Hell's Kitchen
Hell's Kitchen is a Manhattan neighborhood roughly bounded by 34th Street on the south, 57th Street on the north, 8th Avenue on the east and the Hudson River on the west. This area was initially settled as a shantytown by poor Irish immigrants in the mid 19th century who found work on the nearby docks and railroad. After the American Civil War, tenements were constructed, although the neighborhood retained its rough character through most of the 20th century.
The exact origin of the name is lost in time and subject to numerous apocryphal stories. However, the name first appears in print in the September 22, 1881 New York Times and it's meaning is summed up by a quip attributed to a 19th century policeman describing the dangerous area, "Hell's a mild climate. This is Hell's Kitchen." The liminal nature of the neighborhood remained through prohibition-era speakeasies and post-industrial gang violence.
Developers began floating the name "Clinton" in 1959 to associate the area with DeWitt Clinton Park (52nd Street at 11th Avenue, named after a 19th century NY governor). However, the Hell's Kitchen moniker and its gritty implications remained even as the area gentrified well beyond it's humble and difficult origins.
Plans for extensive demolition and redevelopment in the 1960s were squelched by the implementation in 1968 of the Special Clinton District, which created zoning restrictions that (along with the economic decline of the city) limited redevelopment of the area for the next 20 years.
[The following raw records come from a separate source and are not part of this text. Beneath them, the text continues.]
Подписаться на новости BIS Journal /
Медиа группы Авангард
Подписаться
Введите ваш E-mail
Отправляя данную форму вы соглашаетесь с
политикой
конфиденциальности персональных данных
When I first moved to NYC in the early 1990s, it was still a comparatively affordable neighborhood and was home to many actors, artists and immigrants.
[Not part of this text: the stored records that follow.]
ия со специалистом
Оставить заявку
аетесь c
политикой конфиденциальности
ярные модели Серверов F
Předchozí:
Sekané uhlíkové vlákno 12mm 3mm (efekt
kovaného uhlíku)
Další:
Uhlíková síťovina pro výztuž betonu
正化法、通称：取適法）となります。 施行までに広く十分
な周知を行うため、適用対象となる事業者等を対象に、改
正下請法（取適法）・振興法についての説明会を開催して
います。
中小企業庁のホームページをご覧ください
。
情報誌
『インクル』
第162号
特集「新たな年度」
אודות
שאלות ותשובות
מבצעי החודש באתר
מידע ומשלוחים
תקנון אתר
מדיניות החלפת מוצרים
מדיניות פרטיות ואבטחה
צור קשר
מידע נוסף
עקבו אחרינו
However, the intimate proximity to midtown made the area too geographically attractive to discard under neoliberalism, and the weakening of zoning restrictions led to its redevelopment in the early 21st century as yet another yuppie playground in vaguely working-class garb.
These images begin in the fall of 2007 as a document of the area's transition, including numerous architectural absurdities resulting from the contradiction between commerce and regulation.